Suppose the few-shot classification enricher is configured as follows:

  • In the plugin parameters:

    • Sentence (JSON): {"EVERYDAY ESSENTIALS":["Relaxed-fit jean that fits easily over boots. Casual enough for a date, durable enough for hard work, rugged enough for motorcycle riding.", "Wear this Esperanza Contrast Color T-Shirt as a casual t-shirt, pairing it with jeans, or wear it as a smart shirt with bright shorts. It’s a perfect addition to any girl’s wardrobe."], "PRESTIGE":["Luxury V-neck designed for a layered look, this Moretti sweater is the perfect knit fabric for a warm and comfortable pullover. This lightweight sweater provides a slim fit for the fashionable man who wants to look meticulous and well-dressed.", "Valdo Cashmere is a men’s stylish cashmere wool blended double-breasted pea coat with bronze parallel buttons. The finest materials are used to create this pea coat that makes this piece a warm overcoat for spring and winter seasons."], "ECO-CONSCIOUS":["Our Fairtrade Wool Blend Coat blends merino wool with recycled fibers, promoting sustainable practices and fair wages for workers. GOTS-certified and dyed with low-impact methods, it offers warmth and style while supporting ethical fashion initiatives.", "Introducing the Vegan Leather Jacket, made from cruelty-free materials and manufactured in facilities adhering to the FLA’s fair labor code. This jacket combines sleek design with ethical principles, ensuring both style and sustainability in every stitch."]}
      or

    • Sentence Table: GD_PRODUCT
      Sentence ID: F_LINE
      Sentence Text: DESCRIPTION
      or

    • Sentence (Custom SQL): SELECT F_LINE, DESCRIPTION FROM GD_PRODUCT WHERE 1=1

    • Min Score To Classify: 50

  • In the plugin input properties:

    • Input Text: Description

  • In the plugin output properties:

    • FID_Line: Most Probable Class ID

    • EnrichmentConfidenceScore: Classification Score

Based on the product description and provided sentences, the enricher automatically classifies the new product record into the Eco-Conscious clothing line with a confidence score of 72, using the sentence-transformers/all-MiniLM-L6-v2 model.

Additional use cases

Relevant use cases for few-shot classification may include:

  • Product code mapping in e-commerce: classify product listings using specific industry codes or SKU numbers (e.g., BSH-043 in "bookshelf systems", DSK-011 in "modular desks", WRD-408 in "wardrobes" for a furniture store) to streamline inventory management, improve search functionality, and enhance user experience.

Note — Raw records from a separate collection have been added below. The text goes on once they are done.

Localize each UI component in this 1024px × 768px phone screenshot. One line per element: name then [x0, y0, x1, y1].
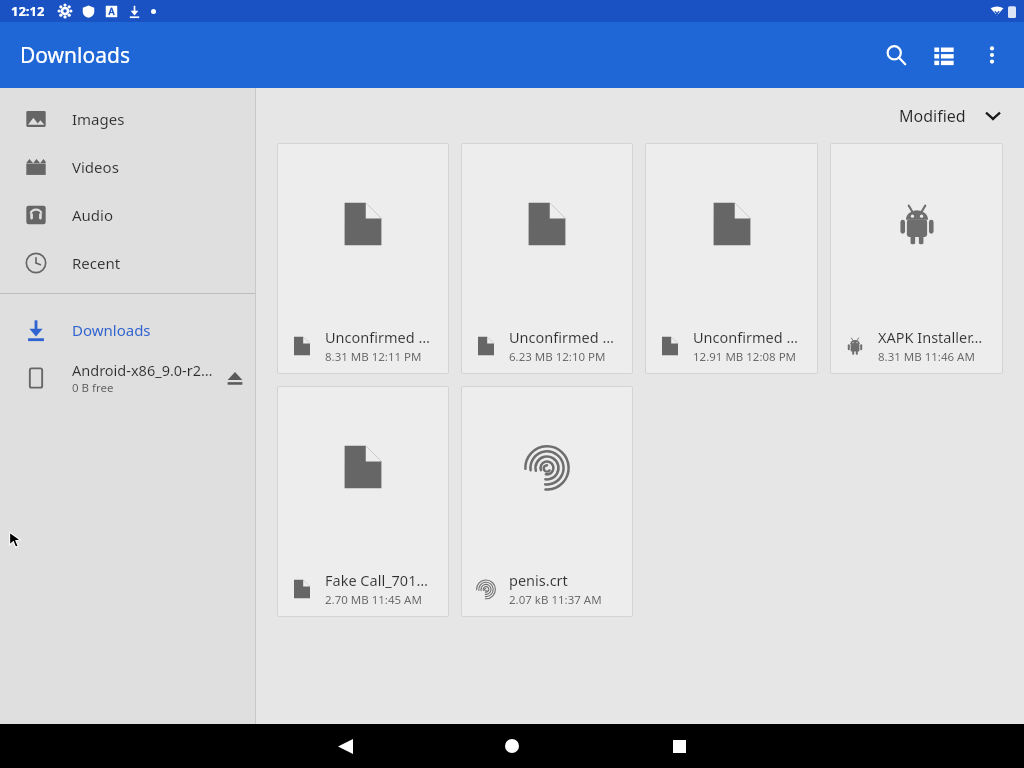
staticText: 6.23 MB 12:10 PM: [509, 349, 606, 365]
button[interactable]: More options: [968, 31, 1016, 79]
staticText: Images: [72, 109, 125, 129]
button[interactable]: Modified: [891, 99, 1010, 133]
staticText: Audio: [72, 205, 114, 225]
staticText: Downloads: [20, 41, 130, 70]
staticText: 2.70 MB 11:45 AM: [325, 592, 422, 608]
staticText: Recent: [72, 253, 121, 273]
button[interactable]: XAPK Installer…: [831, 144, 1002, 373]
button[interactable]: Home: [492, 726, 532, 766]
staticText: penis.crt: [509, 570, 568, 590]
staticText: Unconfirmed …: [325, 327, 430, 347]
staticText: Android-x86_9.0-r2…: [72, 360, 213, 380]
staticText: Modified: [899, 105, 966, 127]
button[interactable]: Unconfirmed …: [646, 144, 817, 373]
button[interactable]: Unconfirmed …: [462, 144, 632, 373]
button[interactable]: Images: [0, 95, 255, 143]
button[interactable]: Recent: [0, 239, 255, 287]
staticText: Unconfirmed …: [693, 327, 798, 347]
staticText: Videos: [72, 157, 119, 177]
staticText: 8.31 MB 12:11 PM: [325, 349, 422, 365]
button[interactable]: Audio: [0, 191, 255, 239]
button[interactable]: Downloads: [0, 306, 255, 354]
button[interactable]: Unconfirmed …: [278, 144, 448, 373]
staticText: XAPK Installer…: [878, 327, 983, 347]
staticText: 8.31 MB 11:46 AM: [878, 349, 975, 365]
staticText: 12:12: [11, 2, 45, 20]
staticText: Unconfirmed …: [509, 327, 614, 347]
staticText: 12.91 MB 12:08 PM: [693, 349, 797, 365]
button[interactable]: Recents: [659, 726, 699, 766]
button[interactable]: penis.crt: [462, 387, 632, 616]
button[interactable]: Eject: [215, 358, 255, 398]
button[interactable]: Videos: [0, 143, 255, 191]
button[interactable]: Back: [325, 726, 365, 766]
staticText: 0 B free: [72, 380, 114, 396]
button[interactable]: Fake Call_701…: [278, 387, 448, 616]
staticText: Fake Call_701…: [325, 570, 428, 590]
button[interactable]: Switch to list view: [920, 31, 968, 79]
staticText: Downloads: [72, 320, 151, 340]
staticText: 2.07 kB 11:37 AM: [509, 592, 602, 608]
button[interactable]: Search: [872, 31, 920, 79]
button[interactable]: Android-x86_9.0-r2…: [0, 354, 255, 402]
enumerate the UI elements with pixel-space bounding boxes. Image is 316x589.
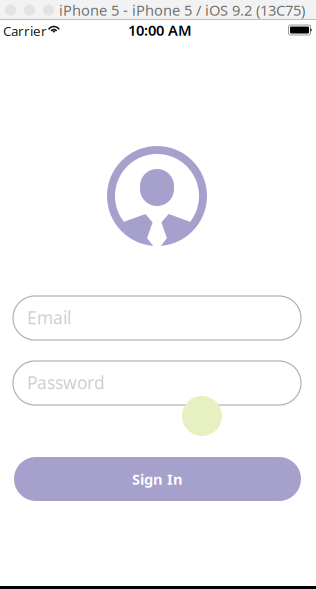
staticText: Sign In — [132, 469, 183, 489]
button[interactable]: Sign In — [14, 457, 301, 501]
staticText: Password — [27, 371, 105, 394]
staticText: Carrier — [3, 22, 47, 40]
staticText: 10:00 AM — [128, 20, 192, 40]
staticText: iPhone 5 - iPhone 5 / iOS 9.2 (13C75) — [59, 0, 305, 20]
staticText: Email — [27, 306, 71, 329]
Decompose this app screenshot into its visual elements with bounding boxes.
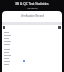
staticText: Verification Record — [21, 14, 44, 18]
staticText: Mi & QC Test Statistics — [15, 2, 49, 6]
staticText: 88 Edition — [27, 7, 38, 10]
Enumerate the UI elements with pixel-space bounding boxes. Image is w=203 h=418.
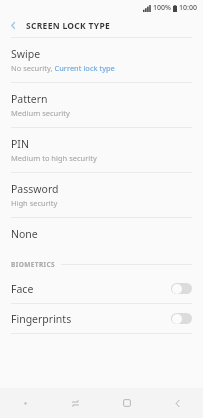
staticText: Pattern <box>11 92 48 106</box>
button[interactable]: Pattern <box>0 83 203 127</box>
staticText: SCREEN LOCK TYPE <box>26 20 111 32</box>
staticText: Fingerprints <box>11 312 72 326</box>
button[interactable]: Password <box>0 173 203 217</box>
button[interactable]: Swipe <box>0 38 203 82</box>
button[interactable]: Back <box>0 15 26 36</box>
button[interactable]: None <box>0 218 203 250</box>
button[interactable]: Recents <box>50 388 101 418</box>
button[interactable]: Face <box>0 274 203 303</box>
staticText: None <box>11 227 38 241</box>
staticText: Medium security <box>11 108 70 118</box>
button[interactable]: PIN <box>0 128 203 172</box>
staticText: No security, Current lock type <box>11 63 115 73</box>
staticText: Face <box>11 282 34 296</box>
staticText: Medium to high security <box>11 153 97 163</box>
staticText: 10:00 <box>179 3 197 13</box>
staticText: PIN <box>11 137 29 151</box>
staticText: Swipe <box>11 47 41 61</box>
button[interactable]: Back <box>152 388 203 418</box>
staticText: 100% <box>153 3 171 13</box>
staticText: BIOMETRICS <box>11 260 56 269</box>
staticText: High security <box>11 198 58 208</box>
staticText: Password <box>11 182 59 196</box>
button[interactable]: Home <box>101 388 152 418</box>
button[interactable]: Fingerprints <box>0 304 203 333</box>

  • Clinical trial data classification: categorize clinical trial data using medical research codes (e.g., "RCT" for randomized controlled trials, "PK" for pharmacokinetics, "AE" for adverse events) to enhance data analysis, reporting, and regulatory compliance.

  • Employee skill categorization: organize employee profiles according to their educational background (BSc, MEng, PhD, etc.), credentials (PMP, CPA, etc.), software proficiency (DBMS, CRM, CAD, GIS, etc.), and other relevant criteria into categories (e.g., "consulting," "accounting," "IT," "training," or "customer service" in the human resources industry) to support better workforce management, targeted training and development initiatives, and enhanced talent management strategies.